The anti-Chinese sentiment on display on Vietnam is a risk to Xi, even if it was government-encouraged. If it spreads, it could help tighten an anti-Chinese coalition running from India east and then north through Southeast Asia to Japan. East Asia’s elites do not want confrontation with China, but as Asia democratizes, ignoring public opinion will get harder. Xi, coming from a repressive dictatorship that ‘manufactures’ faux-public opinion, may not realize how important street pressure can be in democracies. And democracies, like the Philippines, encourage the natural sympathy of one another, including the Americans. Xi, new to his position and anxious to placate military hawks at home, may not see that he is playing with fire.
The End of the ‘Peaceful Rise’?
In the early years of the new century, as China increasingly looked set to become a future superpower, a senior Chinese academic famously declared in the magazine Foreign Affairs, that China would pursue a “peaceful rise.” As Chinese strategists looked at history, they saw the rise of new, powerful states threatening older, established states. Just in the 20th century, the rapid rise of Germany twice destabilized the global status quo, as did Japan, and the Soviet Union. In each case, a cold or hot war ensued; the challenger inspired so much fear that a massive coalition balanced against it and brought it to its knees. Indeed, China had direct experience with this; it was a part of both the anti-Japanese and anti-Soviet coalitions. So China was to be different this time. It would learn from the past to reassure its neighbors.
Two elements would reassure the region: First, China’s rapid growth would not frighten its neighbors or overawe others; instead it would attract them. All Asia could trade with China in a mutually beneficial cycle. And today, Asia’s economies are in fact deeply interdependent. Second, China would pursue the peaceful resolution of border disputes. Overlapping territorial claims are one of the surest causes of war in the modern period. China itself has gotten pulled into past border conflicts with the Soviet Union, India, and Japan. So ‘peaceful rising’ China would show its magnanimity through generous conflict resolution. Indeed, China is so much stronger now than many of its neighbors, that it can easily afford to make concessions in order to signal its benign intentions.

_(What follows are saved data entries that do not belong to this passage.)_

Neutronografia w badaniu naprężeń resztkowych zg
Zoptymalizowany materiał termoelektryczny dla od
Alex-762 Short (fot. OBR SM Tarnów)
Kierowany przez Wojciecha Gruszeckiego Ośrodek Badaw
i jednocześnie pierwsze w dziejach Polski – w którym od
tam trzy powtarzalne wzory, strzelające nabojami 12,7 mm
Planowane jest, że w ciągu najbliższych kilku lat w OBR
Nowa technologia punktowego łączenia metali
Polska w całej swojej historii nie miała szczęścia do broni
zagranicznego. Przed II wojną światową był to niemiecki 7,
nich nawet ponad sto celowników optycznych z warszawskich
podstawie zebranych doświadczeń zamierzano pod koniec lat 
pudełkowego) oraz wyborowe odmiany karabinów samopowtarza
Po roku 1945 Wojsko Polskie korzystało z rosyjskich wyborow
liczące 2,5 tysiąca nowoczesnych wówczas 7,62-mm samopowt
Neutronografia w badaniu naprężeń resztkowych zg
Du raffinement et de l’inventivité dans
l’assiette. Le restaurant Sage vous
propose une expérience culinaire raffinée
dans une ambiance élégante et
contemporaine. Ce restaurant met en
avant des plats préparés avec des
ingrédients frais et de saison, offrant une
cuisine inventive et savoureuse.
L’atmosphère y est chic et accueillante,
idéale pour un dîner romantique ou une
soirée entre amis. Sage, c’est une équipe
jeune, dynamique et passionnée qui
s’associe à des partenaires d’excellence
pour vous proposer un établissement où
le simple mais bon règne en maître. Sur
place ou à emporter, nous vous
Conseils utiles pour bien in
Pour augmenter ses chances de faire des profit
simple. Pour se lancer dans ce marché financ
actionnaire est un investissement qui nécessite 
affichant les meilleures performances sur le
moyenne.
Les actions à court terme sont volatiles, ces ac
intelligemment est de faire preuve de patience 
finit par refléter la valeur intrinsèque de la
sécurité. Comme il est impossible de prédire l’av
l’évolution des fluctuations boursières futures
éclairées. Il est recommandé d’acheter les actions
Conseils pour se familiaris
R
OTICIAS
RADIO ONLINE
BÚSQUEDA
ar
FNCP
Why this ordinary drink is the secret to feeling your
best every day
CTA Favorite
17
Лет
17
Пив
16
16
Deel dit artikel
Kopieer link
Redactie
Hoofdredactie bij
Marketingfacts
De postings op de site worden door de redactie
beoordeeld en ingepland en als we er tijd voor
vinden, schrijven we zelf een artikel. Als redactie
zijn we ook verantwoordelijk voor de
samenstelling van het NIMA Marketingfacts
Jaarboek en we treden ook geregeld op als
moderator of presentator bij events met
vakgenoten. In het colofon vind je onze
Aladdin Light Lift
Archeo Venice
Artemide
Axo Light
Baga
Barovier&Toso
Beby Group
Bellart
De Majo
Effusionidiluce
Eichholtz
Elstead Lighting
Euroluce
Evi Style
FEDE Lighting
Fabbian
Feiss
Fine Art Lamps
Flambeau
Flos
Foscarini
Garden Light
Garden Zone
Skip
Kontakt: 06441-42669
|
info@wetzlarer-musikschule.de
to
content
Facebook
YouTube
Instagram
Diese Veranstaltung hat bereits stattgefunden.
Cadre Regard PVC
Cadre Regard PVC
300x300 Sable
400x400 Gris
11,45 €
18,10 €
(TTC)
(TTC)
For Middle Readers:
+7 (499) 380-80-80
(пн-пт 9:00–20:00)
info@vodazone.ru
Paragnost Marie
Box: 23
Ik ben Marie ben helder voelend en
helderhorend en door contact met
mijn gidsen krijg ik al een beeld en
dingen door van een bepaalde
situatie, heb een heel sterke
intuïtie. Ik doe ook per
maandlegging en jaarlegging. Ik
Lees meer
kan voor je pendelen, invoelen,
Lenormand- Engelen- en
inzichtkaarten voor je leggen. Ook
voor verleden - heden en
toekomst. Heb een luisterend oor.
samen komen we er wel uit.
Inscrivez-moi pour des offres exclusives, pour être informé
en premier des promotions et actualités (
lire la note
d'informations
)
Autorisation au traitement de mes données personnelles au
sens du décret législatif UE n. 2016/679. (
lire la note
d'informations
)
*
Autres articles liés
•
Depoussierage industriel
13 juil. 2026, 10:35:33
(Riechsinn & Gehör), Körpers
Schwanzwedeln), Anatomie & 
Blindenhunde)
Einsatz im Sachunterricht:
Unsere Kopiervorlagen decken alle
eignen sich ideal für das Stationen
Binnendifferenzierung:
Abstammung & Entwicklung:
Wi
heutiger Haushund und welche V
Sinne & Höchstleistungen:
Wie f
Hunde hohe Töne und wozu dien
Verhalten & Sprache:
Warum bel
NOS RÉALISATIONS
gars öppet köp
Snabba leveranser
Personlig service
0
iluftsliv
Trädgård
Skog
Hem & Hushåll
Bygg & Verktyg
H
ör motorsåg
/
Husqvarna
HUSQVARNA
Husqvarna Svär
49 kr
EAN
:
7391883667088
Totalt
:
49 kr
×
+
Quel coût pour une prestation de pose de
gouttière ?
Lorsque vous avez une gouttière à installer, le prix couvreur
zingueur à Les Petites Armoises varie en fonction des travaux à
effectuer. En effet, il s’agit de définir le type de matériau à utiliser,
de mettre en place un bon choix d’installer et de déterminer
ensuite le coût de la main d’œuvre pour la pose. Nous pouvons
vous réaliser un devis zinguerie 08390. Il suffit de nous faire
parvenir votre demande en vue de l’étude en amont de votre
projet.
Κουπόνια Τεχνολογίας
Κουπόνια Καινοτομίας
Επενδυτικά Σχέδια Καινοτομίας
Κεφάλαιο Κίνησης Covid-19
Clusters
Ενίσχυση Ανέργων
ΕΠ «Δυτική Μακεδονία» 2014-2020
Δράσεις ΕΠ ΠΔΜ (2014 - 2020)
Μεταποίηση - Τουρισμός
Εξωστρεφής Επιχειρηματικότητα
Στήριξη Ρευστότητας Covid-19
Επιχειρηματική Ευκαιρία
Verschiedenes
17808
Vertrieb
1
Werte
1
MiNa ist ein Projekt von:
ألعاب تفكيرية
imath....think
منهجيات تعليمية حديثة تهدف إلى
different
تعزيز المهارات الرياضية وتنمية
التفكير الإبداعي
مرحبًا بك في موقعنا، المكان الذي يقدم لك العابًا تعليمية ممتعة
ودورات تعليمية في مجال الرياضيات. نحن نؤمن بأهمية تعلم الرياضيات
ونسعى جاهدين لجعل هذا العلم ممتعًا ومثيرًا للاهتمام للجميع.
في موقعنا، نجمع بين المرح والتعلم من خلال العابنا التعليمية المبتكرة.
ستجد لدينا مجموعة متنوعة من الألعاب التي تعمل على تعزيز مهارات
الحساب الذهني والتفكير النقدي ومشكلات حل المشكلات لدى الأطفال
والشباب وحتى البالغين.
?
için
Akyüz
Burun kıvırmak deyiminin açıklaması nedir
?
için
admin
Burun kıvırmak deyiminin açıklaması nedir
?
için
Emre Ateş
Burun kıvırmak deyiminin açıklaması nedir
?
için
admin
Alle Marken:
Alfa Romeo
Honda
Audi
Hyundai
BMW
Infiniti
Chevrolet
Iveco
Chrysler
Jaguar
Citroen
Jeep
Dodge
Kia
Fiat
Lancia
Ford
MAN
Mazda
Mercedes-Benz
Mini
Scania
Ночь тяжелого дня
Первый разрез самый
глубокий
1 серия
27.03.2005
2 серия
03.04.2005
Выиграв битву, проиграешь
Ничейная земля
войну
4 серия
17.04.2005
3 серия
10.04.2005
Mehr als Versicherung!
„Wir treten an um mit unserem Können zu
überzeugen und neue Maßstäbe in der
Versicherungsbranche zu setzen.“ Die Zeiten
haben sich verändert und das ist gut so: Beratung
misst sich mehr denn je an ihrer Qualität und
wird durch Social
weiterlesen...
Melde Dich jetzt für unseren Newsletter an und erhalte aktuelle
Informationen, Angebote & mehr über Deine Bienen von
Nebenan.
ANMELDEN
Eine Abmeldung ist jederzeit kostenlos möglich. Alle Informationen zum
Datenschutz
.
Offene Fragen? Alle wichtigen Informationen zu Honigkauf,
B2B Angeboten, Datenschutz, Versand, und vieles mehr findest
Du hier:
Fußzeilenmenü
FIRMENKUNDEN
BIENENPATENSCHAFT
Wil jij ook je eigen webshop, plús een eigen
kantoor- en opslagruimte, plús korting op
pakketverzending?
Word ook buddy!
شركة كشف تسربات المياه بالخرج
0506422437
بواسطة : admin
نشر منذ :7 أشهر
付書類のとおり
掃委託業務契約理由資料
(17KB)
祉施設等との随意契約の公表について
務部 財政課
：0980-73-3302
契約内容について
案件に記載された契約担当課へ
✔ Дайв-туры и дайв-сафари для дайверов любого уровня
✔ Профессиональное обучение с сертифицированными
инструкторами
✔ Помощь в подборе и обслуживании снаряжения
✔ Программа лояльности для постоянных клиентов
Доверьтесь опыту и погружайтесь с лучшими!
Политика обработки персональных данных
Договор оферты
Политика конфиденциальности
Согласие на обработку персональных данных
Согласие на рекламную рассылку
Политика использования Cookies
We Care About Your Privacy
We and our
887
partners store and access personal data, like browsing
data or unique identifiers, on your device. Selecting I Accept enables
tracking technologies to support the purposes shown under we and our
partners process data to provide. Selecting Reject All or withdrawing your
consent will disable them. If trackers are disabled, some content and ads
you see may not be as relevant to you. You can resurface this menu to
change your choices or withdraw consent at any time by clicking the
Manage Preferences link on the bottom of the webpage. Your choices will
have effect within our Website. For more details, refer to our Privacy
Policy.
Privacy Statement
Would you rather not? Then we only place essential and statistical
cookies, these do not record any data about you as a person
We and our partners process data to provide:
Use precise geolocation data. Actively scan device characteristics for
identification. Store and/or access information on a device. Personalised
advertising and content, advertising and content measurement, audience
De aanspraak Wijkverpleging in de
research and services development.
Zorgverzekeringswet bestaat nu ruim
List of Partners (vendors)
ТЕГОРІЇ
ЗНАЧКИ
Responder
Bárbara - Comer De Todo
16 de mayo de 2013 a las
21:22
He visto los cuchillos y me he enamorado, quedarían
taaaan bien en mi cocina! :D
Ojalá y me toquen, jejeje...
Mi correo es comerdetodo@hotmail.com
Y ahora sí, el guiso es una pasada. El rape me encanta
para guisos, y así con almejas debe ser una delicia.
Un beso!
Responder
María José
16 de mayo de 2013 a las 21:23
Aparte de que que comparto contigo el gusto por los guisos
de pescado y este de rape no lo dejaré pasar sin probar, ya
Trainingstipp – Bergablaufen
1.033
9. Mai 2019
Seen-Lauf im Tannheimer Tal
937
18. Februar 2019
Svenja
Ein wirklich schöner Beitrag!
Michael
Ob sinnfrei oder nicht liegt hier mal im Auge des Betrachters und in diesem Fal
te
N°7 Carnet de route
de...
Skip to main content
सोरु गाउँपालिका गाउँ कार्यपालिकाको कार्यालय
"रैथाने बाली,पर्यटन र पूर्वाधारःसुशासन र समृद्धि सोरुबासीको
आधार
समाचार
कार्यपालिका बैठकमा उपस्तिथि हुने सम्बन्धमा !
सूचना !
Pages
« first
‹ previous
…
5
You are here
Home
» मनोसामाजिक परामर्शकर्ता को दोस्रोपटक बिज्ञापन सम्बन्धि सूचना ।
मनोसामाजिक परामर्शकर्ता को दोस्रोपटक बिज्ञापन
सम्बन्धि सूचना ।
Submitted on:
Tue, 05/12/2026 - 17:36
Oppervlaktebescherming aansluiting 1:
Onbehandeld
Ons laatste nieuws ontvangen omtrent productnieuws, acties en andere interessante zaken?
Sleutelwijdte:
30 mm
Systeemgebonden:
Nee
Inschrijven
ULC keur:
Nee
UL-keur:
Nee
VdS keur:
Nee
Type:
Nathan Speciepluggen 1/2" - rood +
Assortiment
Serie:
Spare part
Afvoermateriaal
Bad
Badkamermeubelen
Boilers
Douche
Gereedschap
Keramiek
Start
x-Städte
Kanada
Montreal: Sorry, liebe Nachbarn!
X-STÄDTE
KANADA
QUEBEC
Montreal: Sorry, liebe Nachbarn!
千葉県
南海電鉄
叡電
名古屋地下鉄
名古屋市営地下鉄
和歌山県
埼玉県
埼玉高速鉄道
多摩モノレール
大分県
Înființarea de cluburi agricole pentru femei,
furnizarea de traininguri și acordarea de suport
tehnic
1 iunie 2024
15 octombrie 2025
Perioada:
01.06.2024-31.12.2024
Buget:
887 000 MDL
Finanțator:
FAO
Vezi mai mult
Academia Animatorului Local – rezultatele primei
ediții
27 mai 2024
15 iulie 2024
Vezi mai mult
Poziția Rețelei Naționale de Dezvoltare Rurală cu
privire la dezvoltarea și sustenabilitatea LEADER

Curiously, for reasons we do not entirely know, this seems to apply only to China’s land borders. In the East and South China Seas, China has never signaled much willingness to compromise. As early as the early 1990s, China was making capacious claims to the Spratly Islands which lie far closer to the (southern) Philippines and Malaysia than mainland China. And roughly since the 2008 Olympics, China has stepped up its claims to the Scarborough Shoal, near the northern Philippines, and the Paracel Islands, near Vietnam.
Increasingly it looks like the period of the peaceful rise is over. This is not clear yet, and major regional powers, such as Japan, the US and South Korea are still hesitating. Openly lining up against China would be a major step; no one takes it lightly. But the tempo and toughness of China’s maritime claims seem to be quickening. Particularly, the Chinese dispute over Senkaku, with the world’s third largest economy, which is allied to the world’s largest economy, suggests a greater willingness of China to take risks to change the regional status quo. Is the peaceful rise finished? Is China turning into the aspirant for regional hegemony that so many fear and that ‘peaceful rise’ was to forestall? If so, Asia’s politics will become far more dangerous in the coming decades, with a major threat of conflict.
What are China’s Maritime Claims?
Since the 1940s, both the communist government of mainland China, and the republican government, later of Taiwan, have published maps of the South China Sea that include the so-called ‘nine-dash line.’ It reaches fairly deep, intruding into waters that might even be claimed by countries as far south as Indonesia and Malaysia. In the south, the Chinese claim includes the Spratly Islands; in the northwest, it includes the Paracel Islands. The states most effected are the Philippines and Vietnam – not surprisingly the two countries that have tangled most with China recently.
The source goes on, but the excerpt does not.